Alors que l’Éthiopie mise sur l’industrie manufacturière pour absorber deux millions de nouveaux actifs par an, la capacité de ses parcs industriels et zones économiques spéciales progresse sur un an. La formation qualifiante de leurs travailleurs reste un chantier.
Alors que l’Éthiopie mise sur l’industrie manufacturière pour absorber deux millions de nouveaux actifs par an, la capacité de ses parcs industriels et zones économiques spéciales progresse sur un an. La formation qualifiante de leurs travailleurs reste un chantier.
Les parcs industriels et zones économiques spéciales gérés par l’Industrial Parks Development Corporation (IPDC) ont créé plus de 70 000 emplois au cours de l’exercice 2025-2026, portant à 161 000 le nombre total de travailleurs dans le secteur manufacturier de ces zones. C’est ce que révèle le bilan annuel publié le mardi 28 juillet par la société éthiopienne de développement des parcs industriels.

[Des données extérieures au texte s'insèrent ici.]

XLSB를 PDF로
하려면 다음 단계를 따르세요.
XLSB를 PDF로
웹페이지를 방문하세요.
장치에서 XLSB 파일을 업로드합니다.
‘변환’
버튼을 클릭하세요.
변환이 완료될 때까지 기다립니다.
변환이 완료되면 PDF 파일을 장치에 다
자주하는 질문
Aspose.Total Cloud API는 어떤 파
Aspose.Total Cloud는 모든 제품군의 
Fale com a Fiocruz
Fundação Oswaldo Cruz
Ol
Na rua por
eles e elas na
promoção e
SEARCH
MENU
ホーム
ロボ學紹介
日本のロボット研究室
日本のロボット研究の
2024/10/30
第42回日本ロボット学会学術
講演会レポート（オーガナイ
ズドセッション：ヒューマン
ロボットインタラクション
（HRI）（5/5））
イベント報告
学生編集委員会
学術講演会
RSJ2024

Ces résultats concernent les 14 parcs et zones économiques spéciaux répartis sur l’ensemble du territoire, des unités textiles de Hawassa aux zones pharmaceutiques de Kilinto, en passant par les pôles agroalimentaires de Dire Dawa et d’Adama.

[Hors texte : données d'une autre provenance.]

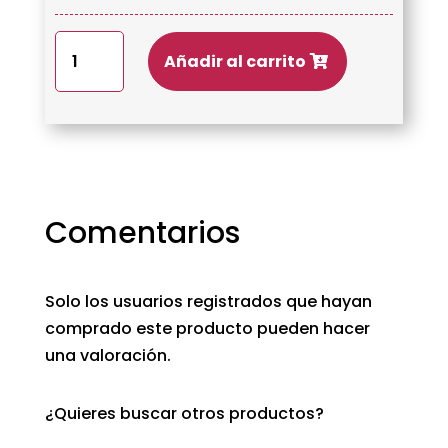
Cuña
Añadir al carrito
los
borreguitos
leche
pasteurizada
de
oveja
Comentarios
cantidad
Solo los usuarios registrados que hayan
comprado este producto pueden hacer
una valoración.
¿Quieres buscar otros productos?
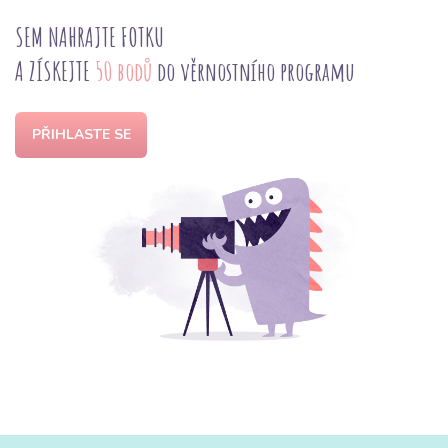
SEM NAHRAJTE FOTKU
A ZÍSKEJTE
50 bodů
do věrnostního programu
PŘIHLASTE SE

Derrière ces emplois se dessine une dynamique exportatrice en rupture avec les années difficiles qui ont suivi la crise sanitaire et la suspension de l’accès à la Loi sur la croissance et les opportunités économiques en Afrique (AGOA) en 2022. Selon ce même bilan de l’IPDC, les exportations des zones de la corporation ont plus que doublé sur l’exercice pour atteindre 266,9 millions de dollars, un record depuis la création de la société. Ce rebond s’explique moins par le textile, longtemps vitrine du modèle éthiopien, que par un nouveau venu inattendu. Trois entreprises installées à Hawassa, spécialisées dans la fabrication de cellules solaires, concentrent désormais la plus grande part des revenus extérieurs des parcs.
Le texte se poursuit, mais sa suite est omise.